Tuesday, March 18, 2008

Herpes encephalitis








Findings

Figure 1, Figure 2, Figure 3, and Figure 4: MR images show increased T2 signal along the medial temporal lobe.

Patient was not compliant with the treatment and returned two months later with complaint of headache.

Figure 5: CT (two months later) shows left temporal lobe encephalomalacia.


Diagnosis: Herpes encephalitis


Herpes encephalitis is one of the most common sporadic viral encephalitides. Herpes simplex virus type 1 (HSV-1) accounts for the fulminant necrotizing encephalitis seen in adults, and herpes simplex virus type 2 (HSV-2) is responsible for 80-90% of neonatal and almost all congenital infections. Herpes encephalitis can occur either through retrograde propagation of the latent virus in the peripheral ganglion or reactivation of latent virus in the typical adult infection with HSV-1.

Clinical symptoms may be nonspecific. The most common early symptoms are headache and fever. A wide range of neurological symptoms may be encountered and vary from paresthesias, seizures, and meningeal signs to acute confusion or disorientation. Patients with left temporal damage may show symptoms earlier because of language and intellectual impairment.

Isolated case reports of herpes simplex encephalitis associated with HIV infection can be found in the literature. It is suggested that the neurotoxicity of herpes simplex virus and the CD4+ T cell-independent immune mechanisms are able to produce a variety of classic acute limbic encephalitis or atypical extralimbic lesions.

CT classically reveals hypodensity in the temporal lobes and insular cortex. CT is much less sensitive during early symptom onset. CT may be normal in the first 3-5 days by which time the patient may be comatose. Findings on MR reveal high signal corresponding to edematous changes in the temporal lobe, insula and inferior frontal lobes on T2-weighted images within the first 5 days. MR frequently detects asymmetric bilateral temporal lobe involvement. Typically the basal ganglia are spared on T2-weighted imaging. Foci of hemorrhage may be occasionally identified on MR. MR is preferred for follow-up studies of herpes encephalitis. Herpes encephalitis may cause massive tissue necrosis in later stages.
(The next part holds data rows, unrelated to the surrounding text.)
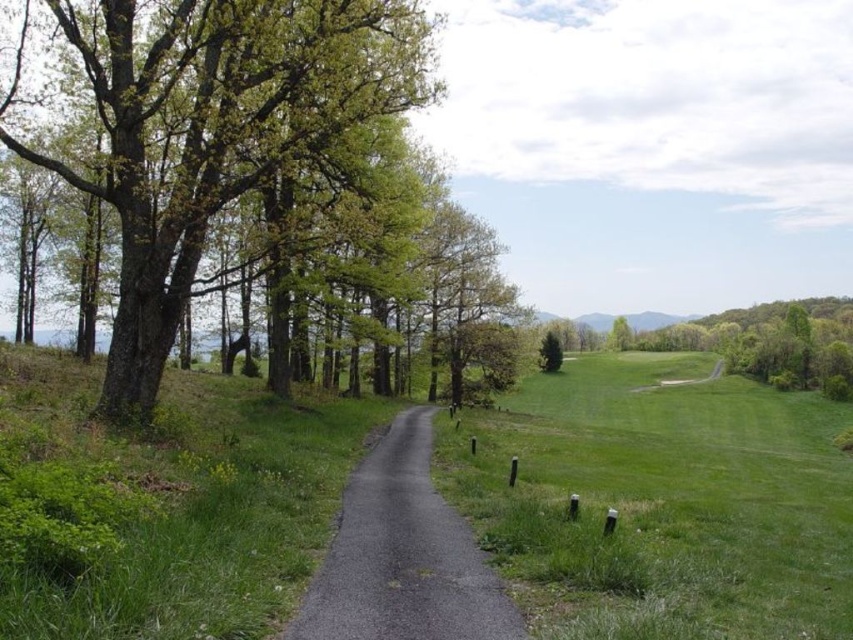 Question: Can you confirm if asphalt road at center is thinner than green matte tree at center?

Choices:
 (A) no
 (B) yes

Answer: (B)

Question: Which is farther from the green matte tree at center?

Choices:
 (A) asphalt road at center
 (B) green leafy tree at left
 (C) green leafy tree at center-right

Answer: (C)

Question: Is the position of asphalt road at center less distant than that of green leafy tree at center-right?

Choices:
 (A) yes
 (B) no

Answer: (A)

Question: Which object is closer to the camera taking this photo?

Choices:
 (A) green matte tree at center
 (B) asphalt road at center
 (C) green leafy tree at left
 (D) green leafy tree at center-right

Answer: (B)

Question: Is green leafy tree at left positioned in front of green matte tree at center?

Choices:
 (A) no
 (B) yes

Answer: (B)

Question: Which point is farther to the camera?

Choices:
 (A) (409, 534)
 (B) (409, 232)
 (C) (607, 337)

Answer: (C) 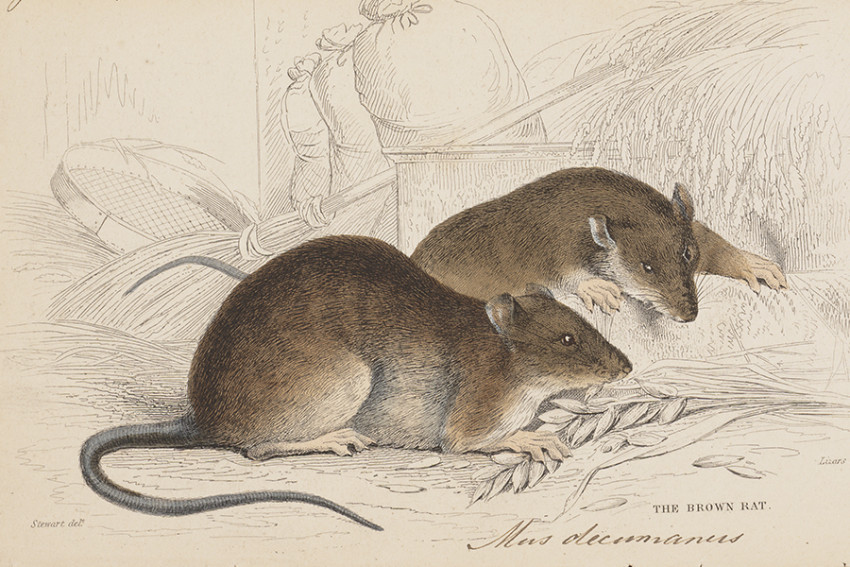 What are the coordinates of `broom` in the screenshot? It's located at (348, 191), (225, 249). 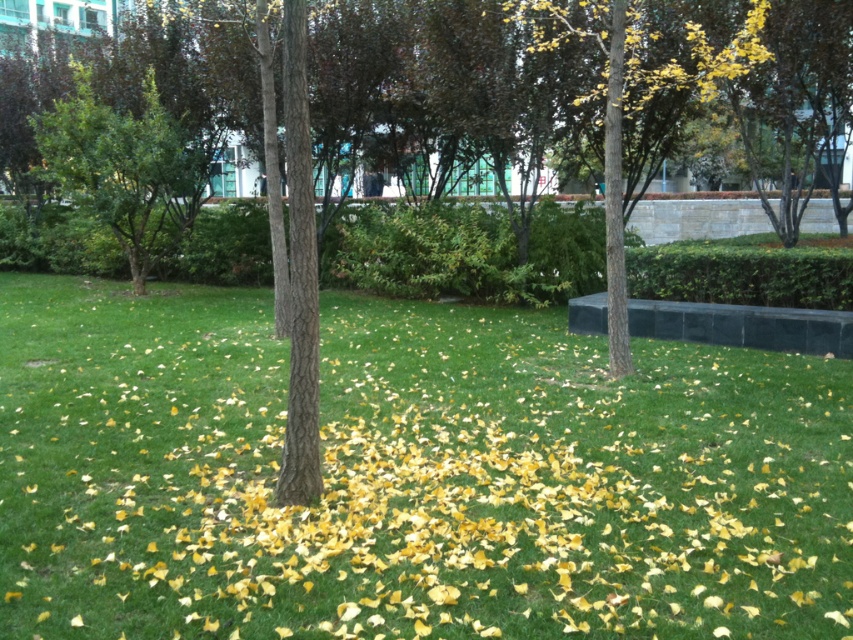 You are standing in the park and want to take a photo of the green leafy tree at left. If your camera has a maximum focus range of 12 meters, will it be able to capture the tree clearly?

The distance between you and the green leafy tree at left is 12.57 meters, which exceeds the camera maximum focus range of 12 meters. Therefore, the camera cannot capture the tree clearly.

You are standing in the park and see the yellow leaf litter at center and the green leafy tree at left. Which object is located to the right of the other?

The yellow leaf litter at center is positioned on the right side of green leafy tree at left. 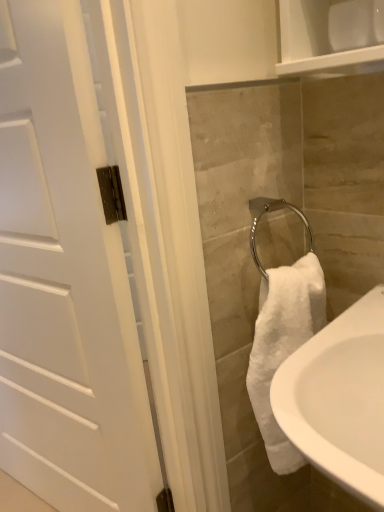 Question: Would you say white matte door at left is to the left or to the right of white ceramic sink at lower right in the picture?

Choices:
 (A) left
 (B) right

Answer: (A)

Question: Is white matte door at left spatially inside white ceramic sink at lower right, or outside of it?

Choices:
 (A) outside
 (B) inside

Answer: (A)

Question: Considering the positions of white matte door at left and white ceramic sink at lower right in the image, is white matte door at left wider or thinner than white ceramic sink at lower right?

Choices:
 (A) thin
 (B) wide

Answer: (A)

Question: Is white ceramic sink at lower right in front of or behind white matte door at left in the image?

Choices:
 (A) front
 (B) behind

Answer: (A)

Question: From a real-world perspective, is white ceramic sink at lower right above or below white matte door at left?

Choices:
 (A) below
 (B) above

Answer: (A)

Question: In terms of height, does white ceramic sink at lower right look taller or shorter compared to white matte door at left?

Choices:
 (A) short
 (B) tall

Answer: (A)

Question: Based on their positions, is white ceramic sink at lower right located to the left or right of white matte door at left?

Choices:
 (A) left
 (B) right

Answer: (B)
Prompt therapy with acyclovir stops the virus from replicating. Patients with possible HSV should be given acyclovir 10 mg/kg intravenously every 8 hours. With early treatment, nearly 40% of patients recover without significant neurological deficits; however, untreated patients with HSV-1 have almost a 70% mortality rate. MR can play an important role in early diagnosis and in following disease progression/regression.